The memorial has two inscriptions; the first is to Ethel noting that she died 24 March 1911 at the age of 50, and that she was married to Walter and lived at The Grange. The second inscription is to Walter and notes that he died on 24 October 1930 and had been married to Ethel and then to an Emily.

==History ==
Ethel died at her home in 1911; within a year Walter had married his 22-year-old housekeeper Emily Florence Richardson. Walter, an industrial chemist, had the memorial erected in 1913 and said he had been inspired by similar graves he had seen in Italy. There are two suggestions as to the inspiration for the monument. The first is that it symbolises the love between the couple and depicts Ethel in the entrance to her house waiting for her husband to return home. The open door indicates that she waits to be reunited with her husband in death. The other is that it is a mark of regret by Walter for his womanising and that this is reflected in the sad expression on the face of the statue. The sculptor of the piece is not known.

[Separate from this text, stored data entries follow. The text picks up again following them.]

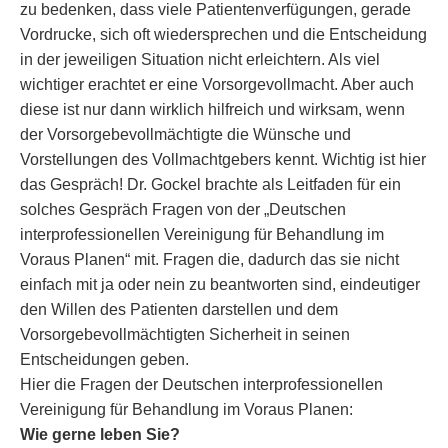
zu bedenken, dass viele Patientenverfügungen, gerade
Vordrucke, sich oft wiedersprechen und die Entscheidung
in der jeweiligen Situation nicht erleichtern. Als viel
wichtiger erachtet er eine Vorsorgevollmacht. Aber auch
diese ist nur dann wirklich hilfreich und wirksam, wenn
der Vorsorgebevollmächtigte die Wünsche und
Vorstellungen des Vollmachtgebers kennt. Wichtig ist hier
das Gespräch! Dr. Gockel brachte als Leitfaden für ein
solches Gespräch Fragen von der „Deutschen
interprofessionellen Vereinigung für Behandlung im
Voraus Planen“ mit. Fragen die, dadurch das sie nicht
einfach mit ja oder nein zu beantworten sind, eindeutiger
den Willen des Patienten darstellen und dem
Vorsorgebevollmächtigten Sicherheit in seinen
Entscheidungen geben.
Hier die Fragen der Deutschen interprofessionellen
Vereinigung für Behandlung im Voraus Planen:
Wie gerne leben Sie?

After its 1913 unveiling the memorial was visited by thousands of people, who each paid a penny for the privilege. The cost of the monument was stated in a 1913 news report as being £2,000 but a 1930 report has it costing £5,000. The memorial received statutory protection on 11 September 1996 as a grade II listed building. Since the 2000s fresh flowers have often been left in the statue's arms.